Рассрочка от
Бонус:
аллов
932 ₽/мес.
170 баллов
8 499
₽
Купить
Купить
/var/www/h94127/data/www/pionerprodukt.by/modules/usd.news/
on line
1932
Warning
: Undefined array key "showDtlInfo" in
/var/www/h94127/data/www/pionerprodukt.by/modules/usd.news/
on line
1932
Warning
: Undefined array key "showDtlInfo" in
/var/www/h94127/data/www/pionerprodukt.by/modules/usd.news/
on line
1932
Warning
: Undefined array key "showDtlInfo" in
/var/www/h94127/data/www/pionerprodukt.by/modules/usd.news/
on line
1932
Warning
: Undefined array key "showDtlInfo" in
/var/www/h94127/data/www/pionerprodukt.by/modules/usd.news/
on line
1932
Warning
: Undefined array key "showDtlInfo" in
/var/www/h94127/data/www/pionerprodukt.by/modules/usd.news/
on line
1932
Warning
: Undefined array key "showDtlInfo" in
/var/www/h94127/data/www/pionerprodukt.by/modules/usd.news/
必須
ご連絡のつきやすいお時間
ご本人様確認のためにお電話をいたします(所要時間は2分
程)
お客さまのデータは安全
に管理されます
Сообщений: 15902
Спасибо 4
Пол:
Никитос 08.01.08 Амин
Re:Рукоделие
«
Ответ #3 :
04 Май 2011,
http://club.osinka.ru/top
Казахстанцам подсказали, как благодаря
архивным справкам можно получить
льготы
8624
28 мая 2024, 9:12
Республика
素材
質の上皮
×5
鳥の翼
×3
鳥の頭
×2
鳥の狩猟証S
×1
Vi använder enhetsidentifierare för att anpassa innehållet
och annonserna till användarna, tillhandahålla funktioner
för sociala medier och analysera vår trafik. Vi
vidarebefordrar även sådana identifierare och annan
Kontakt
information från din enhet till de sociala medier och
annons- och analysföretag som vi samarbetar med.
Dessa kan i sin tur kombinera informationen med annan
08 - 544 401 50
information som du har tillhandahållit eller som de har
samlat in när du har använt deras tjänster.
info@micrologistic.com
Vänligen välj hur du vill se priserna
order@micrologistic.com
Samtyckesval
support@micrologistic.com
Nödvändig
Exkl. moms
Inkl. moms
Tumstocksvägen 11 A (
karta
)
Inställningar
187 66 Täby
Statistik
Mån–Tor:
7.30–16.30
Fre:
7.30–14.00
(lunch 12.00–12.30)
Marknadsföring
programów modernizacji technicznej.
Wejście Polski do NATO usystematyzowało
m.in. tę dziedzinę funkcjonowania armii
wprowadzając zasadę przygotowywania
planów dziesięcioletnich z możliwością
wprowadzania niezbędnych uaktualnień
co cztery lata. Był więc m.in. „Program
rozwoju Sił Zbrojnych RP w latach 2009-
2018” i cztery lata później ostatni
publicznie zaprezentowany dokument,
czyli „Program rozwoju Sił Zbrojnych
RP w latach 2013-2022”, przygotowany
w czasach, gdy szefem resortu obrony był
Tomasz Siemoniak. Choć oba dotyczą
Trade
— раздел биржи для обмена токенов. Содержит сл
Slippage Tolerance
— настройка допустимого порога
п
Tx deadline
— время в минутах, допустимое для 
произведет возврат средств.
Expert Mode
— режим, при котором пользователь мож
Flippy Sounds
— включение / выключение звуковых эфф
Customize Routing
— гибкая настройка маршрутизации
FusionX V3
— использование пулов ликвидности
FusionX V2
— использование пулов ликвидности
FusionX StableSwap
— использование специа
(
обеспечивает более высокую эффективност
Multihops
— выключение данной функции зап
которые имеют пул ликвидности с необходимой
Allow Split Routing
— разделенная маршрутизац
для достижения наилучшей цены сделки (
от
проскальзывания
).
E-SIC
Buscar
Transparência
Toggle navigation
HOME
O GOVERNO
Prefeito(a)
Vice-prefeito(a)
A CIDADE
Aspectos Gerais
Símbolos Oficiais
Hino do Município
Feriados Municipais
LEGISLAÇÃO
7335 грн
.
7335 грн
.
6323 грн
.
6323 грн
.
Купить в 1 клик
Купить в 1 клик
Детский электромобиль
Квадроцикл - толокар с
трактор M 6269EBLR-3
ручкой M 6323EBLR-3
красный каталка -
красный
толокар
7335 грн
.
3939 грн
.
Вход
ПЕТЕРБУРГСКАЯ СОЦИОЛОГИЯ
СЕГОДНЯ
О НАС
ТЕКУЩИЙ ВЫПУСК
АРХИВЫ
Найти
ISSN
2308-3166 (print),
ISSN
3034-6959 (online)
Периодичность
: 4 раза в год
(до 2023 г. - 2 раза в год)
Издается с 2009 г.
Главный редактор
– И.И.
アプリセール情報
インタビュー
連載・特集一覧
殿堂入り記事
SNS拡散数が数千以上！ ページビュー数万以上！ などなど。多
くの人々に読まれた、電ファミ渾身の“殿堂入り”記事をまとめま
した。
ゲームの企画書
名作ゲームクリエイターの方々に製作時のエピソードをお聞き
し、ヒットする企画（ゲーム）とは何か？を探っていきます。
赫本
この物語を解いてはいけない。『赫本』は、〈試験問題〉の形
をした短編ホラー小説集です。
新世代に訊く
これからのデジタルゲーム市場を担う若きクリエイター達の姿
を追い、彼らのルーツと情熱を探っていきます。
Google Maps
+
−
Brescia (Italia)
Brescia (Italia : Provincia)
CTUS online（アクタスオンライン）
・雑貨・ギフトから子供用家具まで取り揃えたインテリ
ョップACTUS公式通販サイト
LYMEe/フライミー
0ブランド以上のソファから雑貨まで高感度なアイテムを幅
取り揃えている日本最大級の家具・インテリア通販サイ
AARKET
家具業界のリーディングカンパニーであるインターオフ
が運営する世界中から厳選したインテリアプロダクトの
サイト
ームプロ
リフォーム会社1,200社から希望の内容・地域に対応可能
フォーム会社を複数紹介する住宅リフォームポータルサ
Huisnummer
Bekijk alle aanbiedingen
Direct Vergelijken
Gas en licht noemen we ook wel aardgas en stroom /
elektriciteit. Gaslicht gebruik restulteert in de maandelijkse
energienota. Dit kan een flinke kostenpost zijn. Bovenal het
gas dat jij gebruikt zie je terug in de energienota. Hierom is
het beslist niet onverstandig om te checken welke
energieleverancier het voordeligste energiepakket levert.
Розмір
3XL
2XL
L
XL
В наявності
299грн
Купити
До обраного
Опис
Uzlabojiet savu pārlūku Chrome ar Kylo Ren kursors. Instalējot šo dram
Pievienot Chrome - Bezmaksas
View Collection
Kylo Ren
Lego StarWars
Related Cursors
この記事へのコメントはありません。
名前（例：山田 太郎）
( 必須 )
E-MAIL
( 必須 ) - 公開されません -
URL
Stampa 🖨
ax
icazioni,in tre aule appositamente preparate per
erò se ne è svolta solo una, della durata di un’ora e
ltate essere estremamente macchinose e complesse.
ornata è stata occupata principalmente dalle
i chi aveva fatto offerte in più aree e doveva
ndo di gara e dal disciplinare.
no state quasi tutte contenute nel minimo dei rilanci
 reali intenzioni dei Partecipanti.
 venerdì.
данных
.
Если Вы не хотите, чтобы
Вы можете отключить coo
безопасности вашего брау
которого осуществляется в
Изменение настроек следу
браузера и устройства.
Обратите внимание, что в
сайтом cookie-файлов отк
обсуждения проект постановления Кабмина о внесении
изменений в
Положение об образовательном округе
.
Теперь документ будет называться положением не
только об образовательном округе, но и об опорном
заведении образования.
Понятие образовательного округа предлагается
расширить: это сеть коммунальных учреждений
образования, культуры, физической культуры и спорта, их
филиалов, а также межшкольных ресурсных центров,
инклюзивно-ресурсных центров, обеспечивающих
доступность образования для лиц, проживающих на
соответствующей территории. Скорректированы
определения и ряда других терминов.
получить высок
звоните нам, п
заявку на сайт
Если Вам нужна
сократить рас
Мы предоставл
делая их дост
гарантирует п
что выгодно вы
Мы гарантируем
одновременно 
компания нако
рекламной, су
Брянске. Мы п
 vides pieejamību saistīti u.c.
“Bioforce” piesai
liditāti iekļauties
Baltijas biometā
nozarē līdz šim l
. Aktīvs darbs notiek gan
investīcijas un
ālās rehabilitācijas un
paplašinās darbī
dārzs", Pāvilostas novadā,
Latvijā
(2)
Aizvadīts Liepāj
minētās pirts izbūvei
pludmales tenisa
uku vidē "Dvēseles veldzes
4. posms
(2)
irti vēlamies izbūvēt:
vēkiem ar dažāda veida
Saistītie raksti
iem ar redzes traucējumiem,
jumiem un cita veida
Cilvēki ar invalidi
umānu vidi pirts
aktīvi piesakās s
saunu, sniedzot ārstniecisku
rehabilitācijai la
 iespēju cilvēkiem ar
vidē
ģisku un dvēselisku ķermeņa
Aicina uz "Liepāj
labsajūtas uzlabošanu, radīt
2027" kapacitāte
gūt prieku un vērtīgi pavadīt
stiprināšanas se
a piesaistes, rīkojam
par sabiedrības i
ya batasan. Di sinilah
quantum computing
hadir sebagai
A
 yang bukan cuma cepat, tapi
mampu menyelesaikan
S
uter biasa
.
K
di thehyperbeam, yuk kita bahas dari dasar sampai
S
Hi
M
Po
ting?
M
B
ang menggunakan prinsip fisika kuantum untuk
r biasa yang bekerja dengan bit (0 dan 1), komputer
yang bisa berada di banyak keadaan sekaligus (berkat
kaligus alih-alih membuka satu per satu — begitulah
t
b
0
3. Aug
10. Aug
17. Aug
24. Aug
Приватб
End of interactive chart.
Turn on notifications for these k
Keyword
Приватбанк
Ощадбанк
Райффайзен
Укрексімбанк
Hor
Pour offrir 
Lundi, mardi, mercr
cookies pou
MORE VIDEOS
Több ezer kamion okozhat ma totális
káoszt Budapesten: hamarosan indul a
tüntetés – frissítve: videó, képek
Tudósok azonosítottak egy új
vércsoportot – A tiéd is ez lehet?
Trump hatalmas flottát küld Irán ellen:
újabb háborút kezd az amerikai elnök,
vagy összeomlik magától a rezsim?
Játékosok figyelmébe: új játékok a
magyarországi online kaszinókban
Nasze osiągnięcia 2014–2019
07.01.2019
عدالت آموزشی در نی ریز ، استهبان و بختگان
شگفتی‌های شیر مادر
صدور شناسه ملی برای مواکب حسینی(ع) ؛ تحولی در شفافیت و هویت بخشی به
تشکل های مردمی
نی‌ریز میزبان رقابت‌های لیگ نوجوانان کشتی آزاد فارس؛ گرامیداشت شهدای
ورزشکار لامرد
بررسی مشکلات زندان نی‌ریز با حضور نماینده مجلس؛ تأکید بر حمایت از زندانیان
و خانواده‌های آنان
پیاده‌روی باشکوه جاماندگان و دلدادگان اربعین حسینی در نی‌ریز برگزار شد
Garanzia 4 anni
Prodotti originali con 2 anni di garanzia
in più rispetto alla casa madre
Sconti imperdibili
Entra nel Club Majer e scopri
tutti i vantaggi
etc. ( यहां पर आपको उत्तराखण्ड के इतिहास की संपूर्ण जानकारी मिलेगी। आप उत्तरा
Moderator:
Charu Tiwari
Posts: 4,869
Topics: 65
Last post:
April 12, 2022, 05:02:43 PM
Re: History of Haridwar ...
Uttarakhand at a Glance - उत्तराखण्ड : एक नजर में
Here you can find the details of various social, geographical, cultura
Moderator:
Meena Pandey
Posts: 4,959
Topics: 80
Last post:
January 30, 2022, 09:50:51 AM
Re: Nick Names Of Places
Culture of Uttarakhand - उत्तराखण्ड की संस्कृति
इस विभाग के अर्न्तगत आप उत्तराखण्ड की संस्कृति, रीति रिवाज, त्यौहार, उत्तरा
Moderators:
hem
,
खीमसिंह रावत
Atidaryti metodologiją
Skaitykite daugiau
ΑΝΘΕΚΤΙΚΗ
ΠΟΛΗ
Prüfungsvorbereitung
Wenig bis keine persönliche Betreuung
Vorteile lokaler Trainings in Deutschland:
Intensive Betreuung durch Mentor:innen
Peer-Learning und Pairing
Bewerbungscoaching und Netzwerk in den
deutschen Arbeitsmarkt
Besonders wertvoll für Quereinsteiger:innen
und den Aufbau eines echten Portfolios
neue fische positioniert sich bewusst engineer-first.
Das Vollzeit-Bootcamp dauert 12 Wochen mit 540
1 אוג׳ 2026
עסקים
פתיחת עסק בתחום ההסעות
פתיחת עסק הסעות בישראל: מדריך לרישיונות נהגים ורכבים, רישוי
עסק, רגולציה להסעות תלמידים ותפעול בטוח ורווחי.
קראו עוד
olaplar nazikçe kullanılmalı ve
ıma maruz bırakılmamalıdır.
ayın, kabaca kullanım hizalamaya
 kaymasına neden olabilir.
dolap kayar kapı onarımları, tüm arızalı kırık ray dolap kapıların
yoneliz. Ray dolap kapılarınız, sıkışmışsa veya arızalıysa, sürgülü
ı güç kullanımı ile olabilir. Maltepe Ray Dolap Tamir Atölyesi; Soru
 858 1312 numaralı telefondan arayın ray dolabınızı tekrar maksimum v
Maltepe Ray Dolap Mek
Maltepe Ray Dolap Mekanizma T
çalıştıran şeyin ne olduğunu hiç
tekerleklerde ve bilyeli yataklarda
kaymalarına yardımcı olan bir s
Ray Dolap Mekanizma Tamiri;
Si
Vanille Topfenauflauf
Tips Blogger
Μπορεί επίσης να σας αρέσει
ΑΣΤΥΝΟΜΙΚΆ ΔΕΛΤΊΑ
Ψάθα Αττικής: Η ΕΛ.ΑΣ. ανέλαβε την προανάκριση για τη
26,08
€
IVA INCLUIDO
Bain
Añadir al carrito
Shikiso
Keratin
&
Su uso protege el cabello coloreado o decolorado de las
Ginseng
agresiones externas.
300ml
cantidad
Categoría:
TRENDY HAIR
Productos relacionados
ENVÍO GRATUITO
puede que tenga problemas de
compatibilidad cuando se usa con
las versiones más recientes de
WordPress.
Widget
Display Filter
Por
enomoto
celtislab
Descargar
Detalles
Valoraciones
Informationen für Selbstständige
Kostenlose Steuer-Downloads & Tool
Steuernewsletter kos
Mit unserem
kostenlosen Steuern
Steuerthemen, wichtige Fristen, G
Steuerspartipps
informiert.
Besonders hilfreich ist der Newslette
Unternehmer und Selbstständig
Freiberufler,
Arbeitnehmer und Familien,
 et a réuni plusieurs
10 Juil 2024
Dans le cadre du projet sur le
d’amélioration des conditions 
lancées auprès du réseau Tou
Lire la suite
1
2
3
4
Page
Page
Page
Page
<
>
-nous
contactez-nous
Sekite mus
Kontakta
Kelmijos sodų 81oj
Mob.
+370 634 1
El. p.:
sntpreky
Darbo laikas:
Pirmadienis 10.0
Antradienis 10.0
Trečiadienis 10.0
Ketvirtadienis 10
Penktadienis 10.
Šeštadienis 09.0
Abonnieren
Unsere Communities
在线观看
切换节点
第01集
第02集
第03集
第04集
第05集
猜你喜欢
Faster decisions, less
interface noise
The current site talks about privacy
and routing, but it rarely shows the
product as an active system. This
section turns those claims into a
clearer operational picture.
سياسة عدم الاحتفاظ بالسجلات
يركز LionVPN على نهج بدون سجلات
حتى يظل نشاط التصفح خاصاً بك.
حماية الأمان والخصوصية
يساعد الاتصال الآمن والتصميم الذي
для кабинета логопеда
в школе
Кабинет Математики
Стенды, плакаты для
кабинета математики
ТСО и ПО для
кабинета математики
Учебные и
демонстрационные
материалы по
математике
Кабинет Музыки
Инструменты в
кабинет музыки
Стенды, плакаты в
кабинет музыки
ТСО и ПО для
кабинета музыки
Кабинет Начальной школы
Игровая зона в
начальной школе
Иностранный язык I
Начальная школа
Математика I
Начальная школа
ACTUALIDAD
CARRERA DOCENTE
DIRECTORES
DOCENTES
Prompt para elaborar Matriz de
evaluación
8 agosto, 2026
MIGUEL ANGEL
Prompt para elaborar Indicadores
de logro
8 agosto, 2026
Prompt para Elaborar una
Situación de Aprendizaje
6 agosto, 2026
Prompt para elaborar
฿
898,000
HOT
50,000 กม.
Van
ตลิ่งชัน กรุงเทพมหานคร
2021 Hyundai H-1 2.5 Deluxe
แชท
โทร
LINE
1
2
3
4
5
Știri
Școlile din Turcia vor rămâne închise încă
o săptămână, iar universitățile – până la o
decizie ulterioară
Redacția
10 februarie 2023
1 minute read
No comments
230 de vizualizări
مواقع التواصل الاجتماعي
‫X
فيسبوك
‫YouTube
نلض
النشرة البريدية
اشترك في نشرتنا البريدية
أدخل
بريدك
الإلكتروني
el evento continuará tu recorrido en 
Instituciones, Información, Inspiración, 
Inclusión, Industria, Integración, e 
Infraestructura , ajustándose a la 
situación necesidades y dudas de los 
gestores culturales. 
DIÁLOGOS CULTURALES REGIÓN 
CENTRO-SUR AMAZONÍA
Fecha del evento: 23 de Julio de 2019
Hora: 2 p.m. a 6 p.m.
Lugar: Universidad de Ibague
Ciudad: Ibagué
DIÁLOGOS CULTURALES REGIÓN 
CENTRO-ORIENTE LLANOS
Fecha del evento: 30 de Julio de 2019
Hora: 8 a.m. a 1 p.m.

————

**Exercise prompt:** The answer must be every line of the records above that holds the word "sociala".

**Reply:**
för sociala medier och analysera vår trafik. Vi
information från din enhet till de sociala medier och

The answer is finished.